Unfortunately, this means my ability to understand the U.S. political landscape has far exceeded my ability to explain it. Fortunately, I started practicing a lot, so I’m better now than I was even a month ago.

My passion still exceeds my skill, but the gap between the two gets a little less cavernous every time I practice.

Never (yet) has the gap been clearer than when I expressed horror over what’s happening in Yemen.

Once I recognized my passion-skill gap there, I sat with it a while.

I spent a long time thinking about how to explain–sans antagonism–why I care so much about strangers in Yemen.

Finally, I found a way to explain with a better balance between passion and skill.

Please click the image below to read my second Progressive Army piece. For more context, you might also want to read this illuminating Bill Moyers piece.

I hope you’ll read, reflect, and share your thoughts with me.

Thank you.


  1. December 12, 2016 at 2:11 pm

    Yes, I love this. Especially the last paragraph!

    • December 17, 2016 at 7:36 am


      I still have lotsa room to improve my listening, but hey! I’m getting a little better every day!

  2. December 13, 2016 at 1:05 pm

    God willing, your passion will always exceed your skill, since more people relate to passion than to logic. What’s written through tears will touch the hearts of others; what’s written in anger will elicit only anger; cold, hard facts will only harden the hearts of the people. Let’s learn to speak heart to heart while still focusing on facts — a very hard balance to find.

    • December 17, 2016 at 7:37 am

      This statement had a huge impact on me! For me, it really underscored the idea that there’s only so much one set of eyes can see. That, too, is part of that longer post I’ll probably (if I’m good & true to my commitments to Be With the little ones more) end up writing next weekend.

      I, too, hope my passion always exceeds my skill, and that I continue working to bridge the gap even knowing it’ll never be completely bridged.

  3. December 13, 2016 at 3:48 pm

    Wow. That image really packs a punch!

    Why care about what happens in Yemen? Or anyone else, for that matter? Because, empathy. But, if that’s not enough to get you there, how about selfish self-interest? I care about the plight of refugees because I imagine how I would feel if I were in their shoes. (Honestly, though, I can’t even imagine. My day is ruined when the Taco Bell shorts me an item in the drive-thru.)

    This is the same reason why all of us should care what happens in prison, too. One day, if falsely accused and jailed, then we’ll wish everyone else cared, too. (Pro tip: They won’t.)

    • December 14, 2016 at 8:04 pm

      I’m totally with you. It’s about empathy, which doesn’t seem to be in high supply anymore.

      I also agree that most people probably won’t care. All the same, I’m going to keep trying. I owe the effort to reach people to my sons, though I’m certainly not going to hold myself responsible for whether or not anyone chooses to see the humanity in those with less power (now).

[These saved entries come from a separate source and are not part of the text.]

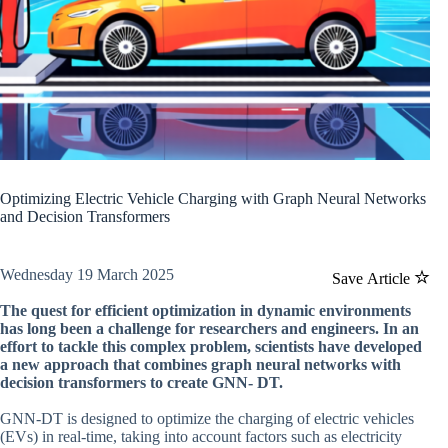
Optimizing Electric Vehicle Charging with Graph Neural Networks
and Decision Transformers
Wednesday 19 March 2025
Save Article
The quest for efficient optimization in dynamic environments
has long been a challenge for researchers and engineers. In an
effort to tackle this complex problem, scientists have developed
a new approach that combines graph neural networks with
decision transformers to create GNN- DT.
GNN-DT is designed to optimize the charging of electric vehicles
(EVs) in real-time, taking into account factors such as electricity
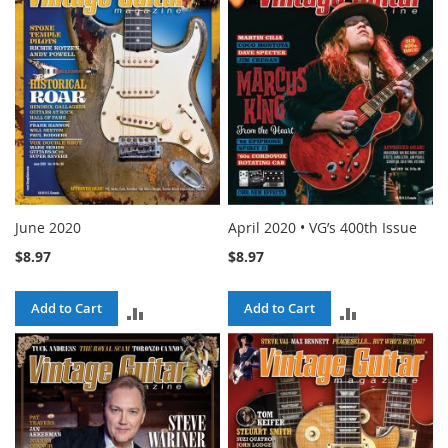
COMPARE
COMPARE
June 2020
April 2020 • VG’s 400th Issue
$8.97
$8.97
Add to Cart
Add to Cart
ADD
ADD
TO
TO
COMPARE
COMPARE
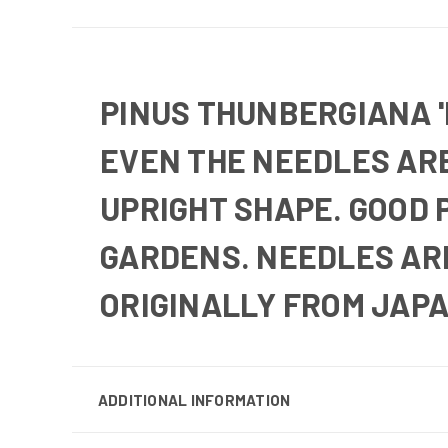
PINUS THUNBERGIANA '
EVEN THE NEEDLES ARE
UPRIGHT SHAPE. GOOD 
GARDENS. NEEDLES AR
ORIGINALLY FROM JAPA
ADDITIONAL INFORMATION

      • December 15, 2016 at 5:55 am

        I’ve thought a lot about empathy and concluded it’s something we should be teaching our young. I’m not exactly sure how it’s done, something about setting a good example perhaps? I don’t think our education gives it much thought, though, preferring to pump out good worker units rather than fully realized individuals who are critical thinkers capable of empathy.

        • December 15, 2016 at 6:05 am

          This exactly relates to a conversation I had with Li’l D and my husband yesterday.

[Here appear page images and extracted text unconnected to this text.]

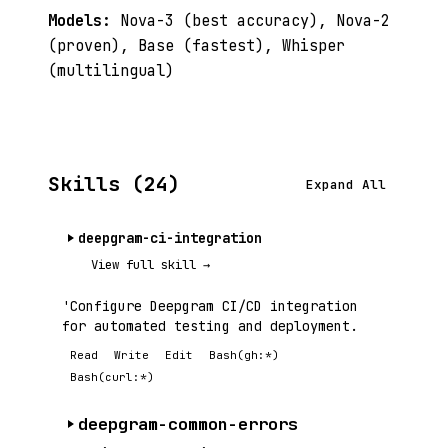
Models:
Nova-3 (best accuracy), Nova-2
(proven), Base (fastest), Whisper
(multilingual)
Skills (24)
Expand All
deepgram-ci-integration
View full skill →
'Configure Deepgram CI/CD integration
for automated testing and deployment.
Read
Write
Edit
Bash(gh:*)
Bash(curl:*)
deepgram-common-errors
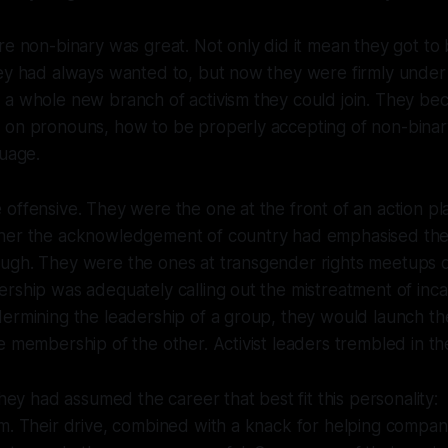
re non-binary was great. Not only did it mean they got to
hey had always wanted to, but now they were firmly unde
 a whole new branch of activism they could join. They b
 on pronouns, how to be properly accepting of non-binar
guage.
offensive. They were the one at the front of an action pl
her the acknowledgement of country had emphasised the 
ugh. They were the ones at transgender rights meetups q
rship was adequately calling out the mistreatment of inc
dermining the leadership of a group, they would launch t
e membership of the other. Activist leaders trembled in t
they had assumed the career that best fit this personality:
m. Their drive, combined with a knack for helping compani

          Li’l D said something that made me go, “You know, it can’t be said you lack empathy.” He asked what it was, and I explained. I told him about the difference between “emotional intelligence” and “intellectual intelligence,” and explained that emotional intelligence is often overlooked … but not because it’s not important.

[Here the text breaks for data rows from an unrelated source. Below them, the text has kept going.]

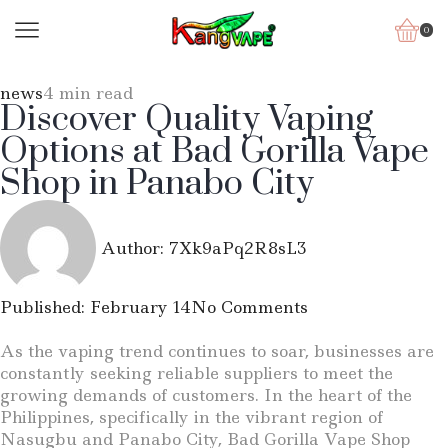
0
news
4 min read
Discover Quality Vaping
Options at Bad Gorilla Vape
Shop in Panabo City
Author:
7Xk9aPq2R8sL3
Published:
February 14
No Comments
As the vaping trend continues to soar, businesses are
constantly seeking reliable suppliers to meet the
growing demands of customers. In the heart of the
Philippines, specifically in the vibrant region of
Nasugbu and Panabo City, Bad Gorilla Vape Shop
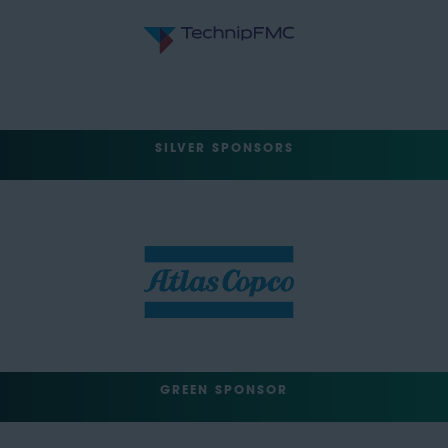
SILVER SPONSORS
GREEN SPONSOR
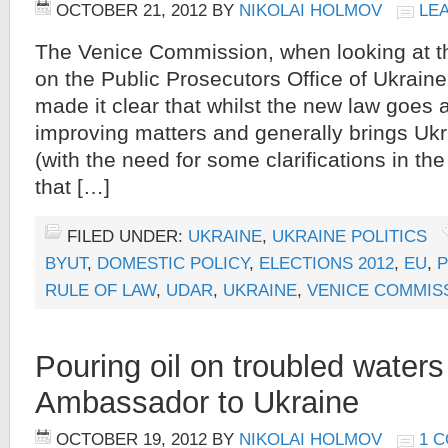
OCTOBER 21, 2012
BY
NIKOLAI HOLMOV
LE
The Venice Commission, when looking at 
on the Public Prosecutors Office of Ukrain
made it clear that whilst the new law goes 
improving matters and generally brings Uk
(with the need for some clarifications in the
that […]
FILED UNDER:
UKRAINE
,
UKRAINE POLITICS
BYUT
,
DOMESTIC POLICY
,
ELECTIONS 2012
,
EU
,
P
RULE OF LAW
,
UDAR
,
UKRAINE
,
VENICE COMMIS
Pouring oil on troubled waters
Ambassador to Ukraine
OCTOBER 19, 2012
BY
NIKOLAI HOLMOV
1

          I see the same empathy in his little brother, and I’m very, very glad that I had a great teacher: my mom, who managed to find empathy even when she was crushed. I think it came easier to her than me, but I try.

          (One teacher who had all my siblings said that he’d never had such kind kids. I didn’t really understand how important he found this until recently, but I’m glad as hell he empathized with my mom instead of castigating her.)